Improving Lucene Search Performance

By Jayesh Gangadharan – Sr. Software Engineer – ADP Cobalt Social Media Team

Lucene Search

Lucene search api creates an Index of your data and lets you search on the indexed data instead of using a traditional relational database.  Lucene is primarily used for indexing document text but can be used as a mechanism to produce facets for tabular data.  This was our primary usage as producing facets and counts from a relational model is much more expensive.

Initial implementation 

We followed Master / Slave based configuration with Hibernate search (hibernate search uses lucene), so we maintain Index copy on each node and refresh the indexes every 300 seconds.   Hibernate Search provides MassIndexer api to create the index data from the datasource.
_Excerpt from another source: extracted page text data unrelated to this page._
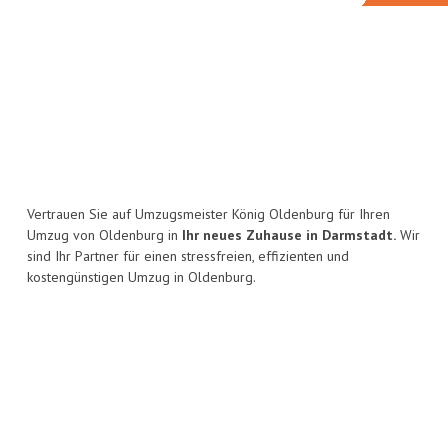
Vertrauen Sie auf Umzugsmeister König Oldenburg für Ihren
Umzug von Oldenburg in
Ihr neues Zuhause in Darmstadt.
Wir
sind Ihr Partner für einen stressfreien, effizienten und
kostengünstigen Umzug in Oldenburg.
We basically wipeoff and start the index from zero everytime the app starts up. Reindexer is used or updating the index data on any changes happening in the database.

Our Scalability Challenge

Under low load the index queries were performing adequately.  However when we started onboarding thousands of dealers with hundreds of thousands of records we saw significant degradation due to the amount of filters and range queries we were performing.  Our date range queries were taking ~250 milliseconds and caused the CPU usage to spike backing up thread usage, producing locks and causing downstream contention.

Range Queries

One example on how we create Range queries (We use JPA (hibernate) as a wrapper on top of lucence to make our life easier with persistence))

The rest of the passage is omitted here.